とはいえ、霧にとって問題なのは俺が純粋な封月織羽ではなかったということではなく、俺がちゃんと女ではないということだろう。
体は女、でも心は男。
LGBTを気取りたいわけではないがセクシャル的に厄介なことになっているのは認める。男に抱かれる気がない以上、相手には百合な感性を求めてしまうし、かといって俺の本性は男であるという。
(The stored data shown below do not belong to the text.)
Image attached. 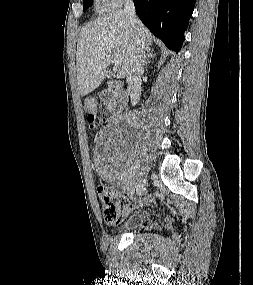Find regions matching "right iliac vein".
<instances>
[{
	"label": "right iliac vein",
	"instance_id": "1",
	"mask_svg": "<svg viewBox=\"0 0 253 285\" xmlns=\"http://www.w3.org/2000/svg\"><path fill=\"white\" fill-rule=\"evenodd\" d=\"M147 189V181L143 179L136 187V192L138 195H142Z\"/></svg>",
	"mask_w": 253,
	"mask_h": 285
}]
</instances>
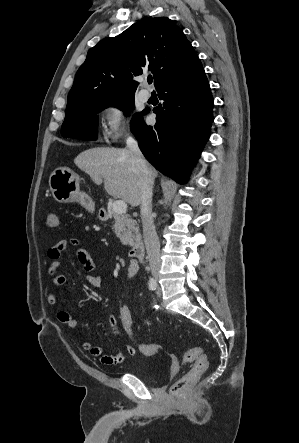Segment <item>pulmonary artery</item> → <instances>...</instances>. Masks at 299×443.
<instances>
[{"mask_svg":"<svg viewBox=\"0 0 299 443\" xmlns=\"http://www.w3.org/2000/svg\"><path fill=\"white\" fill-rule=\"evenodd\" d=\"M139 98H140L141 101L146 102L150 98V94H149V92L147 90H142L139 93Z\"/></svg>","mask_w":299,"mask_h":443,"instance_id":"obj_1","label":"pulmonary artery"}]
</instances>
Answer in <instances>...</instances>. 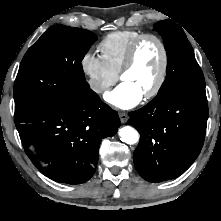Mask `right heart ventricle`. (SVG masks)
I'll use <instances>...</instances> for the list:
<instances>
[{
  "label": "right heart ventricle",
  "instance_id": "obj_1",
  "mask_svg": "<svg viewBox=\"0 0 221 221\" xmlns=\"http://www.w3.org/2000/svg\"><path fill=\"white\" fill-rule=\"evenodd\" d=\"M141 34L138 30L115 31L107 34L99 43L101 57L115 74L119 73L130 45Z\"/></svg>",
  "mask_w": 221,
  "mask_h": 221
}]
</instances>
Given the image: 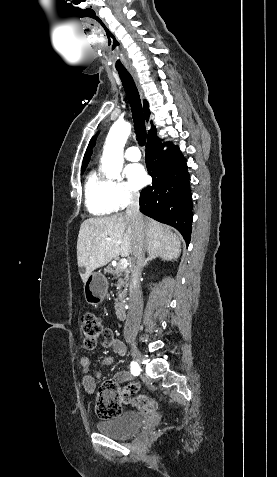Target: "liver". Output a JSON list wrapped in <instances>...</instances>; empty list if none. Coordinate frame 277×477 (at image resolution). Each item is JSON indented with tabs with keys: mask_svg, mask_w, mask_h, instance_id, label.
<instances>
[{
	"mask_svg": "<svg viewBox=\"0 0 277 477\" xmlns=\"http://www.w3.org/2000/svg\"><path fill=\"white\" fill-rule=\"evenodd\" d=\"M145 249L163 260H175L181 253V238L171 228L151 218L143 217ZM133 252L131 219L123 213L107 217L89 218L79 230L77 261L83 282L97 268L108 264L117 256H129Z\"/></svg>",
	"mask_w": 277,
	"mask_h": 477,
	"instance_id": "6515ba94",
	"label": "liver"
}]
</instances>
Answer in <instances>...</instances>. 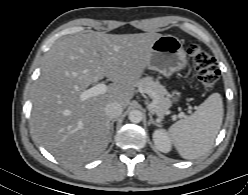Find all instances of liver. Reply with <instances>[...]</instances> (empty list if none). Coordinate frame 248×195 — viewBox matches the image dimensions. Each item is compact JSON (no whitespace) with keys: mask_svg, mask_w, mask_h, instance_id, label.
I'll return each mask as SVG.
<instances>
[{"mask_svg":"<svg viewBox=\"0 0 248 195\" xmlns=\"http://www.w3.org/2000/svg\"><path fill=\"white\" fill-rule=\"evenodd\" d=\"M159 33L77 34L57 41L45 55L33 96L32 129L41 144L61 163L95 159L111 137L105 106L126 108L147 67ZM107 77L104 94L80 99L91 84Z\"/></svg>","mask_w":248,"mask_h":195,"instance_id":"6515ba94","label":"liver"}]
</instances>
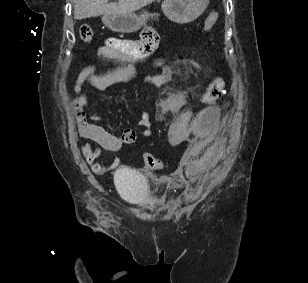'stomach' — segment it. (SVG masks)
<instances>
[{"label": "stomach", "mask_w": 308, "mask_h": 283, "mask_svg": "<svg viewBox=\"0 0 308 283\" xmlns=\"http://www.w3.org/2000/svg\"><path fill=\"white\" fill-rule=\"evenodd\" d=\"M209 0H164L162 11L165 16L176 23L185 24L194 21L207 8ZM157 16L144 12L141 15L129 13L125 15H104L103 23L112 31L132 33L138 31L149 17Z\"/></svg>", "instance_id": "0dacf381"}]
</instances>
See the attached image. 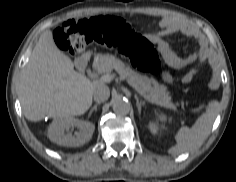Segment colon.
<instances>
[{
	"mask_svg": "<svg viewBox=\"0 0 236 182\" xmlns=\"http://www.w3.org/2000/svg\"><path fill=\"white\" fill-rule=\"evenodd\" d=\"M54 38L69 55L78 54L90 44H101L116 47L142 72L153 74L160 68L152 44L118 17L71 19L56 27Z\"/></svg>",
	"mask_w": 236,
	"mask_h": 182,
	"instance_id": "5ec220e1",
	"label": "colon"
}]
</instances>
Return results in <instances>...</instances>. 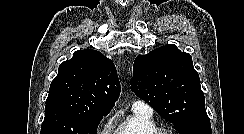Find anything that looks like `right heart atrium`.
Wrapping results in <instances>:
<instances>
[{
    "label": "right heart atrium",
    "instance_id": "right-heart-atrium-1",
    "mask_svg": "<svg viewBox=\"0 0 244 134\" xmlns=\"http://www.w3.org/2000/svg\"><path fill=\"white\" fill-rule=\"evenodd\" d=\"M109 126H110V122H107V123L104 125V127L102 128L100 134H108Z\"/></svg>",
    "mask_w": 244,
    "mask_h": 134
}]
</instances>
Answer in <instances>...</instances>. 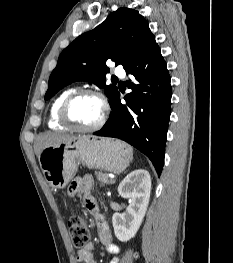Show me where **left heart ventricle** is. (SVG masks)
Masks as SVG:
<instances>
[{
  "mask_svg": "<svg viewBox=\"0 0 233 263\" xmlns=\"http://www.w3.org/2000/svg\"><path fill=\"white\" fill-rule=\"evenodd\" d=\"M102 114V105L94 97L77 99L69 110L71 119L79 126L90 127L95 125Z\"/></svg>",
  "mask_w": 233,
  "mask_h": 263,
  "instance_id": "1",
  "label": "left heart ventricle"
}]
</instances>
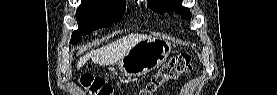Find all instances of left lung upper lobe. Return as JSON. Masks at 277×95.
Returning a JSON list of instances; mask_svg holds the SVG:
<instances>
[{
	"label": "left lung upper lobe",
	"mask_w": 277,
	"mask_h": 95,
	"mask_svg": "<svg viewBox=\"0 0 277 95\" xmlns=\"http://www.w3.org/2000/svg\"><path fill=\"white\" fill-rule=\"evenodd\" d=\"M147 6L159 13L174 11L184 19H190L192 15L188 8L182 6V0H148Z\"/></svg>",
	"instance_id": "1"
}]
</instances>
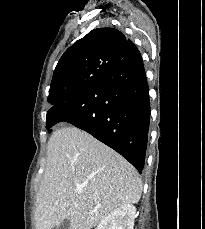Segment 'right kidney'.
<instances>
[{"label": "right kidney", "mask_w": 205, "mask_h": 229, "mask_svg": "<svg viewBox=\"0 0 205 229\" xmlns=\"http://www.w3.org/2000/svg\"><path fill=\"white\" fill-rule=\"evenodd\" d=\"M135 213L132 204H124L104 217L95 229H133Z\"/></svg>", "instance_id": "right-kidney-1"}]
</instances>
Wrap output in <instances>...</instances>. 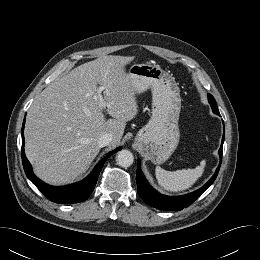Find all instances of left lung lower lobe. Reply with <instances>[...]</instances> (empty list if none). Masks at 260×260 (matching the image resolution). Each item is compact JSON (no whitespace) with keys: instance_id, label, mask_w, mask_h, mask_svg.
Wrapping results in <instances>:
<instances>
[{"instance_id":"0a47b994","label":"left lung lower lobe","mask_w":260,"mask_h":260,"mask_svg":"<svg viewBox=\"0 0 260 260\" xmlns=\"http://www.w3.org/2000/svg\"><path fill=\"white\" fill-rule=\"evenodd\" d=\"M223 142H224V134L222 138V144L219 149L220 155V164L216 169L215 174L211 177V179L200 189L194 191L192 193L177 196V197H169L158 193L154 190L146 181L141 169H140V162L138 160V167H137V175H136V182H137V191L142 200L157 209L167 210V211H179L183 208L188 207L191 205L203 192H205L209 186L212 185L214 180L217 177L221 160H222V152H223Z\"/></svg>"}]
</instances>
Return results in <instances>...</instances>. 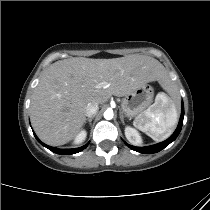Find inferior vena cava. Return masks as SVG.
<instances>
[{"label": "inferior vena cava", "mask_w": 210, "mask_h": 210, "mask_svg": "<svg viewBox=\"0 0 210 210\" xmlns=\"http://www.w3.org/2000/svg\"><path fill=\"white\" fill-rule=\"evenodd\" d=\"M98 110H99L98 104L95 102H90L86 106V116L91 117L95 115L98 112Z\"/></svg>", "instance_id": "inferior-vena-cava-1"}]
</instances>
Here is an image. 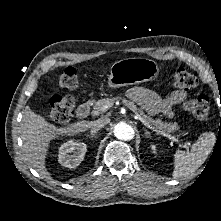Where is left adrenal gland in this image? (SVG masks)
Here are the masks:
<instances>
[{"instance_id":"a2214340","label":"left adrenal gland","mask_w":221,"mask_h":221,"mask_svg":"<svg viewBox=\"0 0 221 221\" xmlns=\"http://www.w3.org/2000/svg\"><path fill=\"white\" fill-rule=\"evenodd\" d=\"M145 134H146V135H150V132H148L147 130H145Z\"/></svg>"}]
</instances>
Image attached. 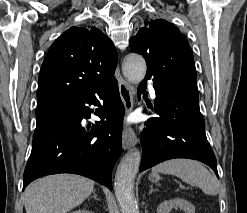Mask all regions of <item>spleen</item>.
Wrapping results in <instances>:
<instances>
[{"mask_svg": "<svg viewBox=\"0 0 247 213\" xmlns=\"http://www.w3.org/2000/svg\"><path fill=\"white\" fill-rule=\"evenodd\" d=\"M172 174L184 182L201 188L207 195H216L220 184L201 163L189 159H172L158 164L152 168V174Z\"/></svg>", "mask_w": 247, "mask_h": 213, "instance_id": "obj_1", "label": "spleen"}]
</instances>
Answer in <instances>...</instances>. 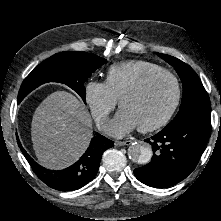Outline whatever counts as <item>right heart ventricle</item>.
<instances>
[{"mask_svg": "<svg viewBox=\"0 0 221 221\" xmlns=\"http://www.w3.org/2000/svg\"><path fill=\"white\" fill-rule=\"evenodd\" d=\"M163 70L156 63L145 60H127L114 63L109 66L105 73V83L109 87L113 96H119L129 87L138 82L145 75Z\"/></svg>", "mask_w": 221, "mask_h": 221, "instance_id": "1", "label": "right heart ventricle"}]
</instances>
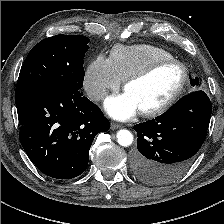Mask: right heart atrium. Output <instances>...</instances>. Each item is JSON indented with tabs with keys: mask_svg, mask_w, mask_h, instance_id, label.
Returning <instances> with one entry per match:
<instances>
[{
	"mask_svg": "<svg viewBox=\"0 0 224 224\" xmlns=\"http://www.w3.org/2000/svg\"><path fill=\"white\" fill-rule=\"evenodd\" d=\"M121 82L112 67L110 58L99 55L90 62L86 69L84 89L90 100L98 102L109 91L119 89Z\"/></svg>",
	"mask_w": 224,
	"mask_h": 224,
	"instance_id": "1",
	"label": "right heart atrium"
}]
</instances>
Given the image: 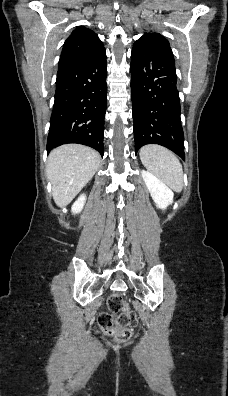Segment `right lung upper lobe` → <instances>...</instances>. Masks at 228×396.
Listing matches in <instances>:
<instances>
[{"mask_svg":"<svg viewBox=\"0 0 228 396\" xmlns=\"http://www.w3.org/2000/svg\"><path fill=\"white\" fill-rule=\"evenodd\" d=\"M101 47L103 43L92 30L77 27L63 45L59 65L84 58Z\"/></svg>","mask_w":228,"mask_h":396,"instance_id":"right-lung-upper-lobe-1","label":"right lung upper lobe"}]
</instances>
肉だけ見れば女同士だから問題ないがその精神は男なのだ。『男っぽい女』と『男』は違うのだ。
霧が煩悶するのもしかたない。
あるがままを受け入れるなんてのは難しい。
そもそも個人個人で世界を受け入れる形は違う。それこそが個性なのだから。
「別に……あなたはあなただからいいのよ」
と、霧が小声で言った。
「ただ、私が知らないことを知っている人がいるのが、ちょっと……」
と口ごもる。
俺はそんな霧を見てにやりと笑う。
フェブリヤーナはスウィッチの向こうで舌打ちする。
「どうだ、俺の霧は可愛いだろう?」
「ふん」
「ちょっと、やめなさい!」
顔を赤くして霧が起こる。
こういう反応はなんか久しぶりで楽しい。